▸ DATASET CONTENT
- - -

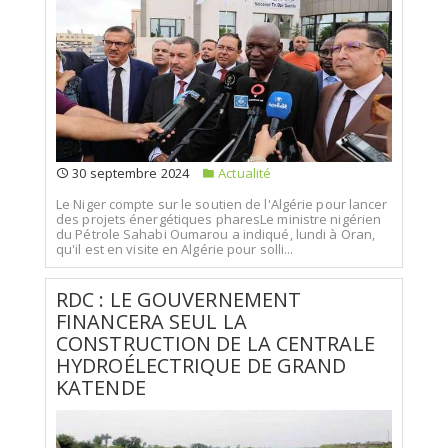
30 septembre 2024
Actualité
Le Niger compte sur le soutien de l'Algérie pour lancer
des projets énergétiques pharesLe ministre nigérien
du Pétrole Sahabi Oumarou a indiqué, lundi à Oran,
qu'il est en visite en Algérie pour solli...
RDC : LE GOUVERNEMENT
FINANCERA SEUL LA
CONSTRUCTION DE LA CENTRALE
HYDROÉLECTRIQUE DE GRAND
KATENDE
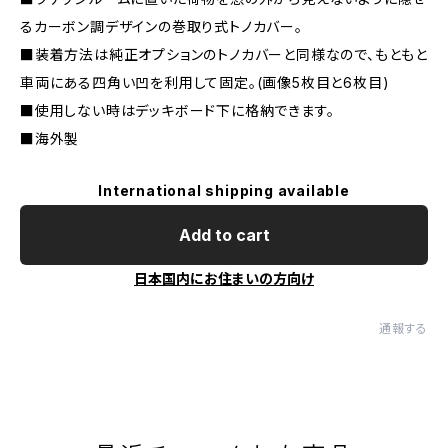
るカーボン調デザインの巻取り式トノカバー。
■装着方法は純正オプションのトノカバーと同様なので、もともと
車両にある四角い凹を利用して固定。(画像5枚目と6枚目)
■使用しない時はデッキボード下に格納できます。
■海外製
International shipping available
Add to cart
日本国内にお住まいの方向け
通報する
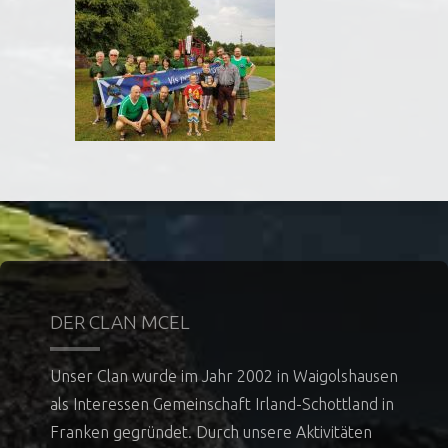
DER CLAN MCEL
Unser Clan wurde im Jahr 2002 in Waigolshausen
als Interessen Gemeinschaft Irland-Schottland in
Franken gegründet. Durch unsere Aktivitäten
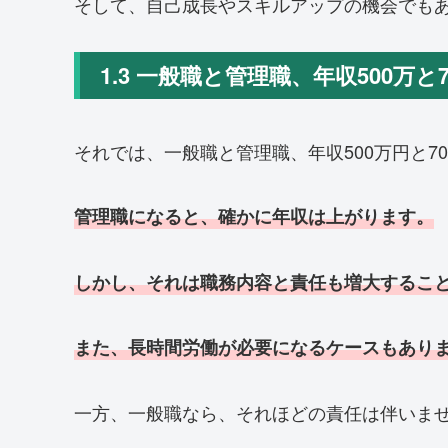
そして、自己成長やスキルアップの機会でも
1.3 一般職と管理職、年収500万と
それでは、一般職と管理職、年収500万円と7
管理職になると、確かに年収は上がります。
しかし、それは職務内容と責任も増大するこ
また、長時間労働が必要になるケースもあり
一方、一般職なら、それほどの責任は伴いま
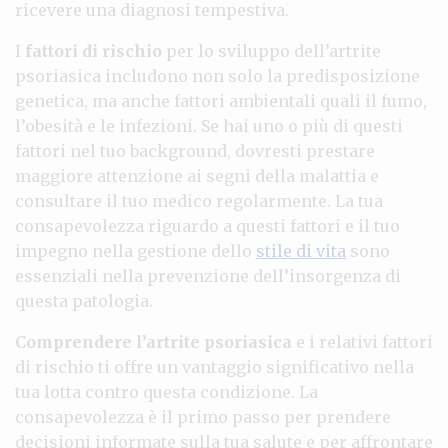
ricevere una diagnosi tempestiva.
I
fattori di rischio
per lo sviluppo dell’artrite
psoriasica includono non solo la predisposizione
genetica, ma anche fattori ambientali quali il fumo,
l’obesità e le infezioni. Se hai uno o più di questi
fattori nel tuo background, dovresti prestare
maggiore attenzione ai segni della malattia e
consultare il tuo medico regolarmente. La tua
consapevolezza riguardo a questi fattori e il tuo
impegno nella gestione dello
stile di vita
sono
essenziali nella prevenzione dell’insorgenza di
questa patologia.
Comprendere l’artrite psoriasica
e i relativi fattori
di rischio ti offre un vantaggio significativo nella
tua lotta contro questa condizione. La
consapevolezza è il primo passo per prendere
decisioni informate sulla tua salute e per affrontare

- - -

▸ PROBLEM REQUIREMENTS
Restate word for word the lines starting at the one that contains "DER CLAN MCEL" and ending at the last line of the data. Skip every picture.

▸ TASK SOLUTION
DER CLAN MCEL
Unser Clan wurde im Jahr 2002 in Waigolshausen
als Interessen Gemeinschaft Irland-Schottland in
Franken gegründet. Durch unsere Aktivitäten
そして、自己成長やスキルアップの機会でも
1.3 一般職と管理職、年収500万と
それでは、一般職と管理職、年収500万円と7
管理職になると、確かに年収は上がります。
しかし、それは職務内容と責任も増大するこ
また、長時間労働が必要になるケースもあり
一方、一般職なら、それほどの責任は伴いま
ricevere una diagnosi tempestiva.
I
fattori di rischio
per lo sviluppo dell’artrite
psoriasica includono non solo la predisposizione
genetica, ma anche fattori ambientali quali il fumo,
l’obesità e le infezioni. Se hai uno o più di questi
fattori nel tuo background, dovresti prestare
maggiore attenzione ai segni della malattia e
consultare il tuo medico regolarmente. La tua
consapevolezza riguardo a questi fattori e il tuo
impegno nella gestione dello
stile di vita
sono
essenziali nella prevenzione dell’insorgenza di
questa patologia.
Comprendere l’artrite psoriasica
e i relativi fattori
di rischio ti offre un vantaggio significativo nella
tua lotta contro questa condizione. La
consapevolezza è il primo passo per prendere
decisioni informate sulla tua salute e per affrontare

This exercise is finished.